His different approach to a war movie is evident from the first minutes of 1917. It tells us that camera and cut-less cinematography have a significant role in making the movie, and it is not just a technical preference but as a characteristic feature. It reminds me of Rope (1948), directed by Alfred Hitchcock as the first cut-less movie I watched, still with a big difference.
For Hitchcock, the intention was to exercise experimental filmmaking and showing that he can make a movie without depending on editing. Still, for Mendes, the long steady-cam shooting and avoiding cuts have an essential, meaningful value.
Paying less attention to the story, Mendes relies on the cinematography to convey the sense of travelling and being on a journey to the audience. We feel like an observer or a companion following Blake and Schofield on their dangerous journey. We see everything at the same time and in the same way they see, so we don’t know anything more than they do.
The peak of this companionship is when a German warplane crashes down and slides towards Blake and Schofield. As the observer behind them, we also see the smoking plane is coming towards us. A brilliant shot that shocks us more than any other event in the film.
What happens to Blake in this shot doesn’t change the motif of the film, and the journey continues. Getting closer to Germans hold area creates a faster rhythm and more action scenes.
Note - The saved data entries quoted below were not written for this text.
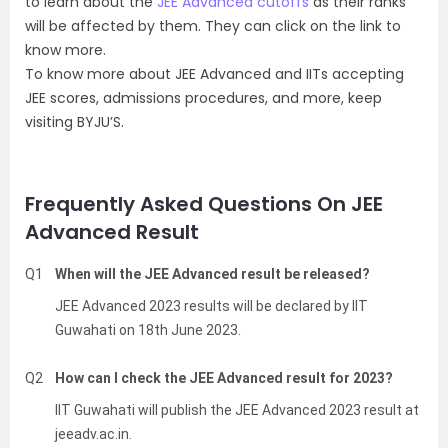
to learn about the
JEE Advanced cutoffs
as their ranks
will be affected by them. They can click on the link to
know more.
To know more about JEE Advanced and IITs accepting
JEE scores, admissions procedures, and more, keep
visiting BYJU’S.
Frequently Asked Questions On JEE
Advanced Result
Q1
When will the JEE Advanced result be released?
JEE Advanced 2023 results will be declared by IIT
Guwahati on 18th June 2023.
Q2
How can I check the JEE Advanced result for 2023?
IIT Guwahati will publish the JEE Advanced 2023 result at
jeeadv.ac.in.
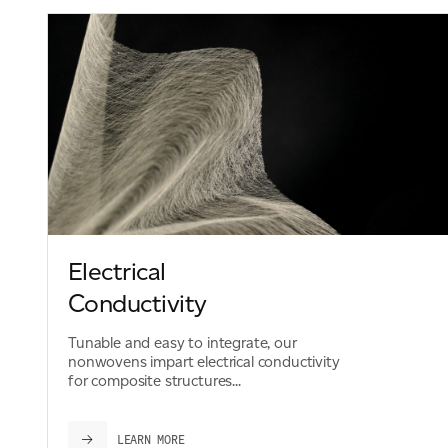
Electrical
Conductivity
Tunable and easy to integrate, our
nonwovens impart electrical conductivity
for composite structures...
LEARN MORE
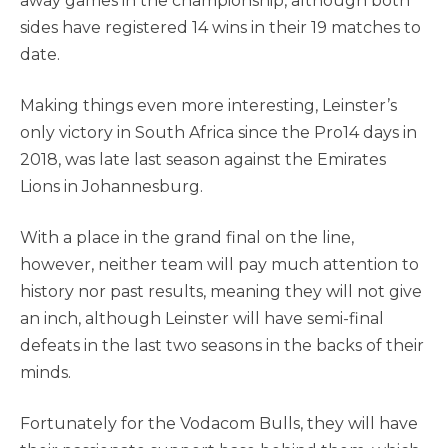
away games in the championship, although both
sides have registered 14 wins in their 19 matches to
date.
Making things even more interesting, Leinster’s
only victory in South Africa since the Pro14 days in
2018, was late last season against the Emirates
Lions in Johannesburg.
With a place in the grand final on the line,
however, neither team will pay much attention to
history nor past results, meaning they will not give
an inch, although Leinster will have semi-final
defeats in the last two seasons in the backs of their
minds.
Fortunately for the Vodacom Bulls, they will have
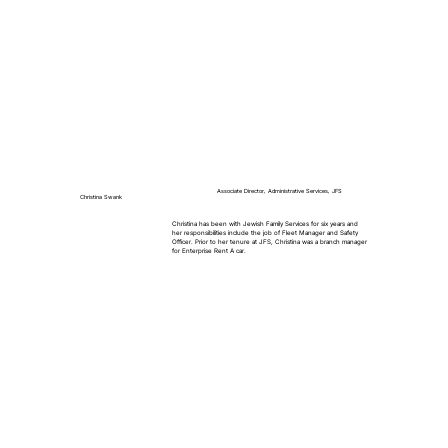
Associate Director, Administrative Services, JFS
Christina Swank
Christina has been with Jewish Family Services for six years and
her responsibilities include the job of Fleet Manager and Safety
Officer. Prior to her tenure at JFS, Christina was a branch manager
for Enterprise Rent A car.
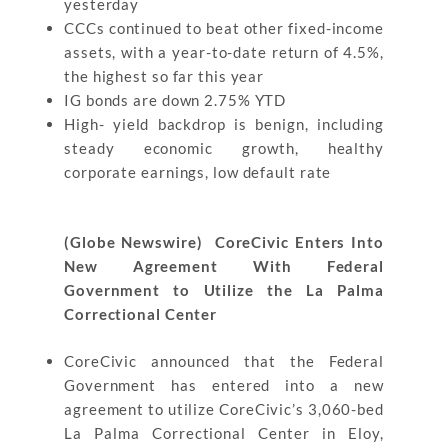
yesterday
CCCs continued to beat other fixed-income
assets, with a year-to-date return of 4.5%,
the highest so far this year
IG bonds are down 2.75% YTD
High- yield backdrop is benign, including
steady economic growth, healthy
corporate earnings, low default rate
(Globe Newswire) CoreCivic Enters Into
New Agreement With Federal
Government to Utilize the La Palma
Correctional Center
CoreCivic announced that the Federal
Government has entered into a new
agreement to utilize CoreCivic’s 3,060-bed
La Palma Correctional Center in Eloy,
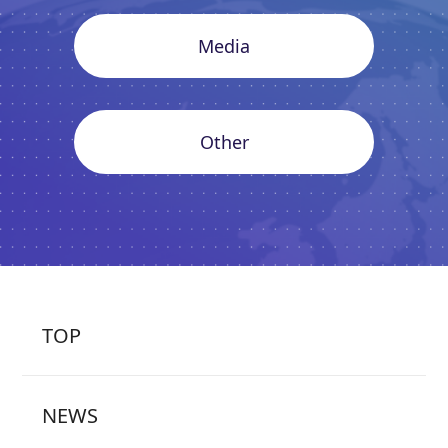
Media
Other
TOP
NEWS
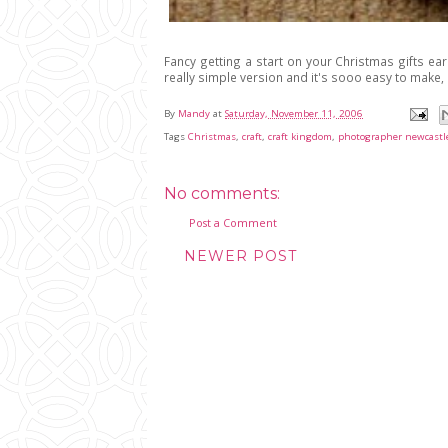
Fancy getting a start on your Christmas gifts ear
really simple version and it's sooo easy to make, 
By
Mandy
at
Saturday, November 11, 2006
Tags
Christmas
,
craft
,
craft kingdom
,
photographer newcastl
No comments:
Post a Comment
NEWER POST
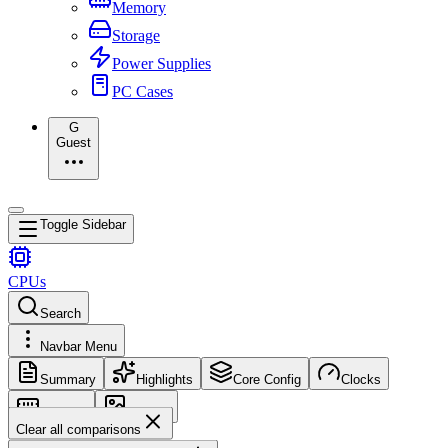
Memory
Storage
Power Supplies
PC Cases
G
Guest
Toggle Sidebar
CPUs
Search
Navbar Menu
Summary
Highlights
Core Config
Clocks
Memory
Images
Clear all comparisons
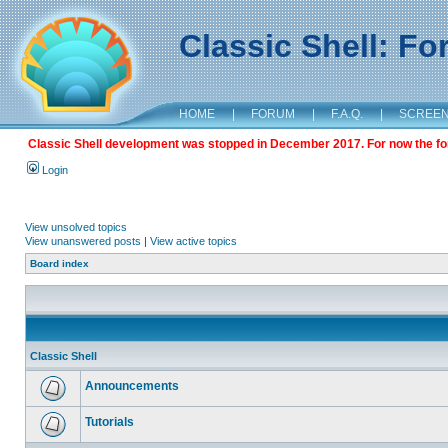
Classic Shell: F
HOME
|
FORUM
|
F.A.Q.
|
SCREE
Classic Shell development was stopped in December 2017. For now the foru
Login
View unsolved topics
View unanswered posts
|
View active topics
Board index
Classic Shell
Announcements
Tutorials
Schofield is a lone runner now, and there are fewer dialogues afterwards. As a result, the film gets closer to a visual narrative.
Schofield passes a bridge and, after a while, reaches to Écoust-Saint-Mein. The city is on fire, but unlike other burning cities in war movies, the light of fire creates a beautiful spectrum of colors in the darkness of the night. The city burns, and the flames create a red, orange and black background for the chasing scenes of the movie.
After escaping from the Germans, Schofield jumps in the river and finally reaches a small lake under a waterfall. The lake is covered with white flowers that Blake was describing them from the memories of his hometown. Schofield relaxes by hanging on the floating trunk, but flowers remind him of the mission. As soon as he gets back on the track, he sees corpses all over the lake, and he has to crawl over them to get to the land.
He finally accomplishes the mission and, after meeting Blake’s brother, sits under a tree and closes his eyes in the same way we saw him at the opening shot of the film. Having these in our minds, we may ask: What changed here? Blake is not in the frame anymore, and Schofield is not the same person who was trying to quit the mission at the beginning of the film. Blake’s death and the promise of accomplishing the mission changed Schofield. He told once to Blake that he doesn’t like to go back home, but at the final moment, he looks at photos of his wife and child.
Unlike some critics who believe part of Schofield’s motivation in accomplishing the mission is related to his family and his willing to see them again, I think he is just committed to the promise he made to his dying friend.
As an introvert person who does not share the mutual motivations of soldiers around him, Schofield does not look concerned about the mission and saving his comrades. He is not passionate about the war—neither eager to go back home. That is why, at the end of the movie, he sits alone back to the tree and close his eyes, enjoying getting back to his solitude after an adventurous journey.